Contract-based hierarchical control using predictive feasibility value functions
Felix Berkel, Kim Peter Wabersich, Hongxi Xiang, Elias Milios
TL;DR
The paper tackles the challenge of safely integrating modular, independently designed controllers in a hierarchical setup by introducing a contract-based framework. A slack-value function, derived from the lower-level soft-constrained MPC, serves as the feasibility measure, which is approximated explicitly (e.g., by a neural network) to enable real-time feasibility assessment without exposing lower-level models or costs. The approach provides a feasibility-aware higher-level planning objective, extends to receding-horizon operation, and is demonstrated on an autonomous-driving planner-motion-control example, where feasible references yield safe obstacle avoidance. This mechanism promotes modularity and confidentiality while maintaining safety guarantees in complex, multi-rate control systems.
Abstract
Today's control systems are often characterized by modularity and safety requirements to handle complexity, resulting in hierarchical control structures.
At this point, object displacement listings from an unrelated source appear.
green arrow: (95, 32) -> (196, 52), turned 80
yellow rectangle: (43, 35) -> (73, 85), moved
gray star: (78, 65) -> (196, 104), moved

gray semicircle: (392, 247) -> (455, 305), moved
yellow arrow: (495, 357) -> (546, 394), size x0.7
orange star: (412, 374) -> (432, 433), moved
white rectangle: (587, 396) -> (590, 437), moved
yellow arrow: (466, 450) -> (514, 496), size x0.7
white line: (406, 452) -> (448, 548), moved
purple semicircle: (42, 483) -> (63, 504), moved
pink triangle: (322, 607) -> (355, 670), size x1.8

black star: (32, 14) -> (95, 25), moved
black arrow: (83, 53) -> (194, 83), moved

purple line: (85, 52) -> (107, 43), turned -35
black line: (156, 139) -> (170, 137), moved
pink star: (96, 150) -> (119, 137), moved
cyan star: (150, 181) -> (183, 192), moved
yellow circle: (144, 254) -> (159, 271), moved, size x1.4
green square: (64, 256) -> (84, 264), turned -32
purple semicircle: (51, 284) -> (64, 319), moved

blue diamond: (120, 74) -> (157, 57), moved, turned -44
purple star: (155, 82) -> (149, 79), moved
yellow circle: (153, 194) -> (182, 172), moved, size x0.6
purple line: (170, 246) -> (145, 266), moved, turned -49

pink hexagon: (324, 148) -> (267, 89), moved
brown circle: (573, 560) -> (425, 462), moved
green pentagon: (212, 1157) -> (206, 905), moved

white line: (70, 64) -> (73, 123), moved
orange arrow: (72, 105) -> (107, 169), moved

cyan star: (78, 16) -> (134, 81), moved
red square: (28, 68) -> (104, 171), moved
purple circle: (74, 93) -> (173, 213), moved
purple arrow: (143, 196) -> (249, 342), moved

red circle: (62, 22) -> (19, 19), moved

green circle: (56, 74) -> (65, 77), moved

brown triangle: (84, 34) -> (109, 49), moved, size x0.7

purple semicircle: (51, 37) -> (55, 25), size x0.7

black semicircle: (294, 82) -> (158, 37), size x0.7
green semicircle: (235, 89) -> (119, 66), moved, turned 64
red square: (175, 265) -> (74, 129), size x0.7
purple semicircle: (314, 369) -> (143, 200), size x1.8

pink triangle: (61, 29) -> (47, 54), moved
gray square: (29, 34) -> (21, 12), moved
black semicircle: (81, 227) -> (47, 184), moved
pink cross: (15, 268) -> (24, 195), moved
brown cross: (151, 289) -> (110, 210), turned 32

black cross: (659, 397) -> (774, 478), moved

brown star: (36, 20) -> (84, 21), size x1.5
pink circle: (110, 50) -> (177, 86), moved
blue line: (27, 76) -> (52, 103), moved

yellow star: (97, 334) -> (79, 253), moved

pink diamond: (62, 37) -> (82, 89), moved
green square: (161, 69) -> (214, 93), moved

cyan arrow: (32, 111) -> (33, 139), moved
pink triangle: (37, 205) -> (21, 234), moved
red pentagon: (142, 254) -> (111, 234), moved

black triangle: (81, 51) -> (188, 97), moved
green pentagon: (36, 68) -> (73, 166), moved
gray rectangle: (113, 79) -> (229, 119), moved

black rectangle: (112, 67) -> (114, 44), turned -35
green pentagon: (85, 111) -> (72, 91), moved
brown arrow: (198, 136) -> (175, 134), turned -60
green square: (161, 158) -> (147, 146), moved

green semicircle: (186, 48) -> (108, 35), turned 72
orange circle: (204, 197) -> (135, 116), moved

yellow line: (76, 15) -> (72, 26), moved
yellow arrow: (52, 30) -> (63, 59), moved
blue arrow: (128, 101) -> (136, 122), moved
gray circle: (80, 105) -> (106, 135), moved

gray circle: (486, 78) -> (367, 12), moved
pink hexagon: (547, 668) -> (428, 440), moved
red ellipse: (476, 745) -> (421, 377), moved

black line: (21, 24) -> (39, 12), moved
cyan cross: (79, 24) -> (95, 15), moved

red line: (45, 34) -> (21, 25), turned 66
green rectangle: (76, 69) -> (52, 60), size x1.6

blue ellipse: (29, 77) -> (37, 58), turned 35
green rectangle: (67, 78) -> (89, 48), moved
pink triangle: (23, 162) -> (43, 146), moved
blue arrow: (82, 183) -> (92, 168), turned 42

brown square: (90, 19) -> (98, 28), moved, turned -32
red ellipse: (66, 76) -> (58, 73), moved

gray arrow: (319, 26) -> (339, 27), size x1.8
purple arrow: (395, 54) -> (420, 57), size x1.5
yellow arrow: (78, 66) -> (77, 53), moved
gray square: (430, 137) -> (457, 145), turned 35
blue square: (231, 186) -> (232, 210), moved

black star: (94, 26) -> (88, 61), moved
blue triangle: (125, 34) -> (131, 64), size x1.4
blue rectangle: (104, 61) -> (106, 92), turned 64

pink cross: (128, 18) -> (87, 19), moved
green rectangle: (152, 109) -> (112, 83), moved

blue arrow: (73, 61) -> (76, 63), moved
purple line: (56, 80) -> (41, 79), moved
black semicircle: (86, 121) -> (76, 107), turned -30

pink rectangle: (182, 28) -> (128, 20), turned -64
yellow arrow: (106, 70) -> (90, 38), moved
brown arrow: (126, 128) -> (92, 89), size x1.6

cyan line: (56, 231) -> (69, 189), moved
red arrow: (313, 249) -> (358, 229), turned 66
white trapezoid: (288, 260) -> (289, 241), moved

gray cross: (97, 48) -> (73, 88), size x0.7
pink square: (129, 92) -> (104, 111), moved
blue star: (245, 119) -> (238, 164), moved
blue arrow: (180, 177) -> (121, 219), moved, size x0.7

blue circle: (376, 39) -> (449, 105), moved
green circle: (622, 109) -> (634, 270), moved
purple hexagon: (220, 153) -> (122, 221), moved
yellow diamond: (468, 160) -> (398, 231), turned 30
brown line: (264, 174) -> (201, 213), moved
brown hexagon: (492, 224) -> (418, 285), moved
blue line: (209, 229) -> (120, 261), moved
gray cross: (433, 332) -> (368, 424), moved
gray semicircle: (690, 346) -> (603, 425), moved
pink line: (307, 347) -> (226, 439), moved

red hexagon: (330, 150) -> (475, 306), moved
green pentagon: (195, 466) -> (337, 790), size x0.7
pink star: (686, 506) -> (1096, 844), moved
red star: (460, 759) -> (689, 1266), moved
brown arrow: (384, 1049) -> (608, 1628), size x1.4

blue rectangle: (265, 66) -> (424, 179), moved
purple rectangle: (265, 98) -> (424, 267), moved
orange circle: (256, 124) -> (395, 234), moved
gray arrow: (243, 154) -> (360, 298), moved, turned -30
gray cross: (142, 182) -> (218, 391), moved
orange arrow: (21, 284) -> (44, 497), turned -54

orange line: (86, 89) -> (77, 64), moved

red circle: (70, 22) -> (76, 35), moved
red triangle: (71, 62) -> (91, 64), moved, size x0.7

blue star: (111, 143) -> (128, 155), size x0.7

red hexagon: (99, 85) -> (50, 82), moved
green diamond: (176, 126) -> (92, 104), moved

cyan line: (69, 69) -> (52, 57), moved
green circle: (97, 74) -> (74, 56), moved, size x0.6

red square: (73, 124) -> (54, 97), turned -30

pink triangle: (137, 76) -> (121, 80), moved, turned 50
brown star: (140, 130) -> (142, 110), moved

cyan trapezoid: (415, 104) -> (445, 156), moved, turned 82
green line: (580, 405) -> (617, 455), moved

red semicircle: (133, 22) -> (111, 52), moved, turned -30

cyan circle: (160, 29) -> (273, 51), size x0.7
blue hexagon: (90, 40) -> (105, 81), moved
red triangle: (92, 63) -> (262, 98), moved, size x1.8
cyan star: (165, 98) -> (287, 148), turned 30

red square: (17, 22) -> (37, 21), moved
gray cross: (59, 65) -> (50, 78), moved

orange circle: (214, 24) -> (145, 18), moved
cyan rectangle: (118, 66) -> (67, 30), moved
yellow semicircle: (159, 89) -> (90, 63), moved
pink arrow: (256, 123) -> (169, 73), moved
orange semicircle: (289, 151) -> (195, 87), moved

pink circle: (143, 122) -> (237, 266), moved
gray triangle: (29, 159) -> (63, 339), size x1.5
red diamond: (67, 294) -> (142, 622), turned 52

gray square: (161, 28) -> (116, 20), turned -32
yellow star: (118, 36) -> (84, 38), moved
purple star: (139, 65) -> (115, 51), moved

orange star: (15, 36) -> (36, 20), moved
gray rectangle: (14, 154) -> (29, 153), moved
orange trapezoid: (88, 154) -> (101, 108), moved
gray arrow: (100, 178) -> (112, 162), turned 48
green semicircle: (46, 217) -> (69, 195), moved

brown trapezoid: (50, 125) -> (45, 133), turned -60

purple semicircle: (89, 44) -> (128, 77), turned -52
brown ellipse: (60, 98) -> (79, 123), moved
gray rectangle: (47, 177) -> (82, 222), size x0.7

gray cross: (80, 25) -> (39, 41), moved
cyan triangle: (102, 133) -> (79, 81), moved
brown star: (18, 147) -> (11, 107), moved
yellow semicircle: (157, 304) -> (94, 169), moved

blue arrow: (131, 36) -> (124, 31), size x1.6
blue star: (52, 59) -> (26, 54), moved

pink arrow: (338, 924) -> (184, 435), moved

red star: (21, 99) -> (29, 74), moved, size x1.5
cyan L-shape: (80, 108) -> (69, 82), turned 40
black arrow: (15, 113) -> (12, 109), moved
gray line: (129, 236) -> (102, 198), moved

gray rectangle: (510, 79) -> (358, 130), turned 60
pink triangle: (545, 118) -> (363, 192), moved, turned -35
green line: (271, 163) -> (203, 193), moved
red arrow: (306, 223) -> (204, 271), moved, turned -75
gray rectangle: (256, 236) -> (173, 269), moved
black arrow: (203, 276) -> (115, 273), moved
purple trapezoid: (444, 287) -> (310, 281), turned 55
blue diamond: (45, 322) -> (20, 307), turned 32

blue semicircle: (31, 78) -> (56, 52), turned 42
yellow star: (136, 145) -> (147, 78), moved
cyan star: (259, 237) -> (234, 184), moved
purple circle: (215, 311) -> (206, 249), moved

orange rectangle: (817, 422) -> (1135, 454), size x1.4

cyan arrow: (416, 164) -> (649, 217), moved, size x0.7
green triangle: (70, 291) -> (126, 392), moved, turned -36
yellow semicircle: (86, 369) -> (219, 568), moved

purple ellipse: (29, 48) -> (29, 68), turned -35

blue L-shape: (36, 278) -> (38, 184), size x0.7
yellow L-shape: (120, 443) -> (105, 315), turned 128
Although hierarchical model predictive control offers favorable properties, achieving a provably safe, yet modular design remains a challenge. This paper introduces a contract-based hierarchical control strategy to improve the performance of control systems facing challenges related to model inconsistency and independent controller design across hierarchies. We consider a setup where a higher-level controller generates references that affect the constraints of a lower-level controller, which is based on a soft-constrained MPC formulation. The optimal slack variables serve as the basis for a contract that allows the higher-level controller to assess the feasibility of the reference trajectory without exact knowledge of the model, constraints, and cost of the lower-level controller. To ensure computational efficiency while maintaining model confidentiality, we propose using an explicit function approximation, such as a neural network, to represent the cost of optimal slack values. The approach is tested for a hierarchical control setup consisting of a planner and a motion controller as commonly found in autonomous driving.